* _Problem to work on_
Using the entries below, copy out all lines where "изделий" is found.

* _Stored data_
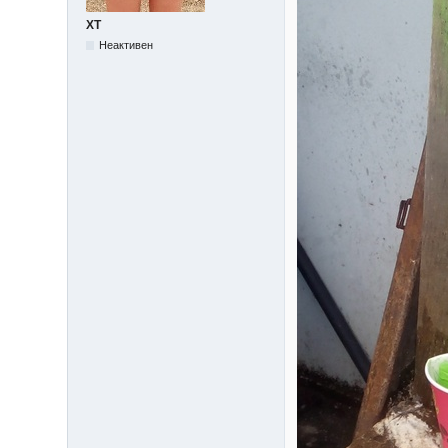
XT
Неактивен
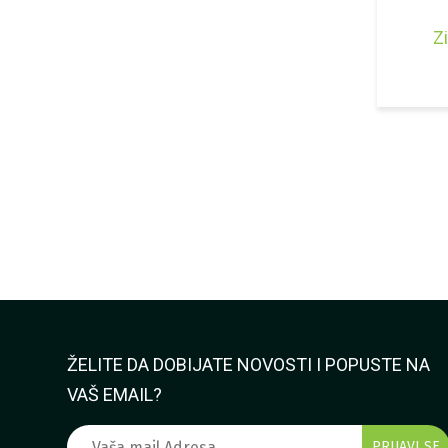
Z
ŽELITE DA DOBIJATE NOVOSTI I POPUSTE NA
VAŠ EMAIL?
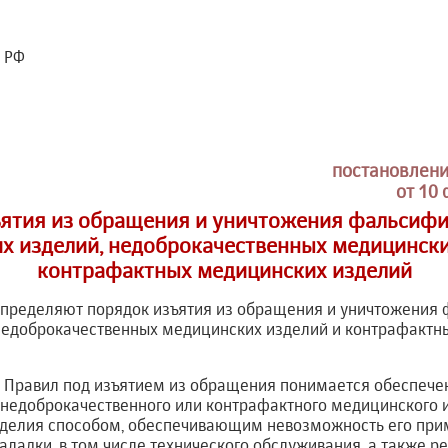
 РФ
постановлени
от 10 
ъятия из обращения и уничтожения фальсиф
х изделий, недоброкачественных медицински
контрафактных медицинских изделий
определяют порядок изъятия из обращения и уничтожени
недоброкачественных медицинских изделий и контрафактн
х Правил под изъятием из обращения понимается обеспеч
недоброкачественного или контрафактного медицинского 
зделия способом, обеспечивающим невозможность его прим
аладки, в том числе технического обслуживания, а также р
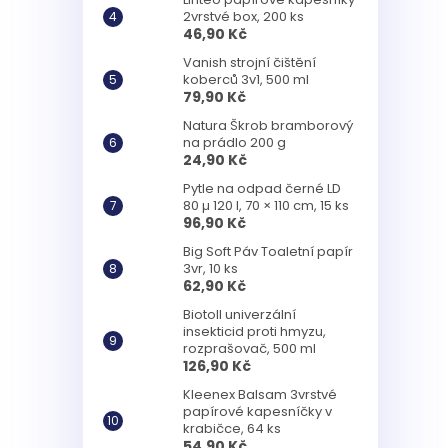
2vrstvé box, 200 ks
46,90 Kč
Vanish strojní čištění
koberců 3v1, 500 ml
79,90 Kč
Natura Škrob bramborový
na prádlo 200 g
24,90 Kč
Pytle na odpad černé LD
80 µ 120 l, 70 × 110 cm, 15 ks
96,90 Kč
Big Soft Páv Toaletní papír
3vr, 10 ks
62,90 Kč
Biotoll univerzální
insekticid proti hmyzu,
rozprašovač, 500 ml
126,90 Kč
Kleenex Balsam 3vrstvé
papírové kapesníčky v
krabičce, 64 ks
54,90 Kč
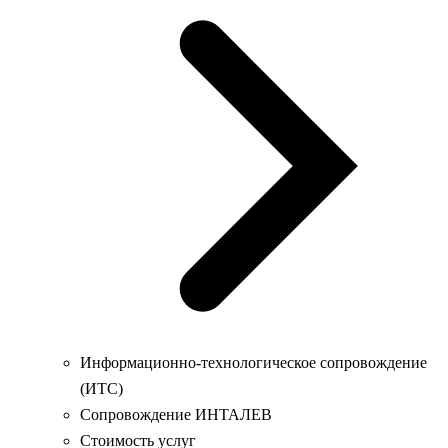
Информационно-технологическое сопровождение
(ИТС)
Сопровождение ИНТАЛЕВ
Стоимость услуг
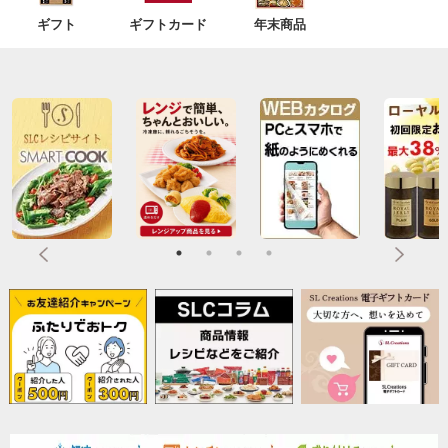
ギフト
ギフトカード
年末商品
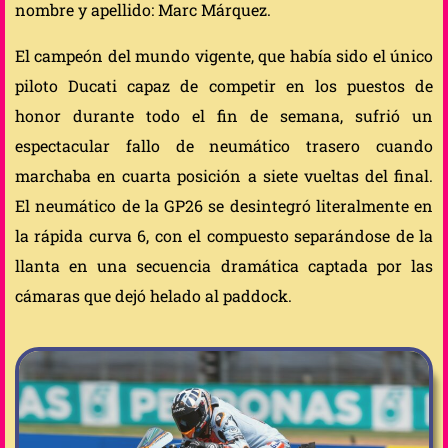
nombre y apellido: Marc Márquez.
El campeón del mundo vigente, que había sido el único
piloto Ducati capaz de competir en los puestos de
honor durante todo el fin de semana, sufrió un
espectacular fallo de neumático trasero cuando
marchaba en cuarta posición a siete vueltas del final.
El neumático de la GP26 se desintegró literalmente en
la rápida curva 6, con el compuesto separándose de la
llanta en una secuencia dramática captada por las
cámaras que dejó helado al paddock.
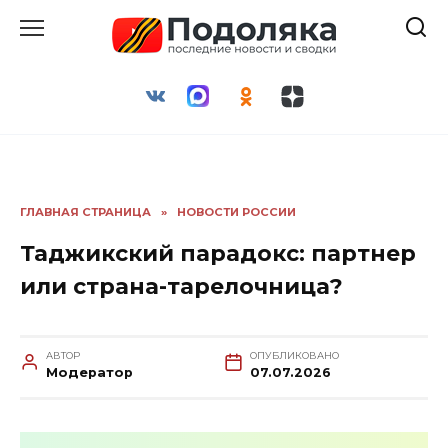
Перейти
к
содержанию
ГЛАВНАЯ СТРАНИЦА
»
НОВОСТИ РОССИИ
Таджикский парадокс: партнер
или страна-тарелочница?
АВТОР
ОПУБЛИКОВАНО
Модератор
07.07.2026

* _Expected answer_
х изделий, недоброкачественных медицински
контрафактных медицинских изделий
недоброкачественных медицинских изделий и контрафактн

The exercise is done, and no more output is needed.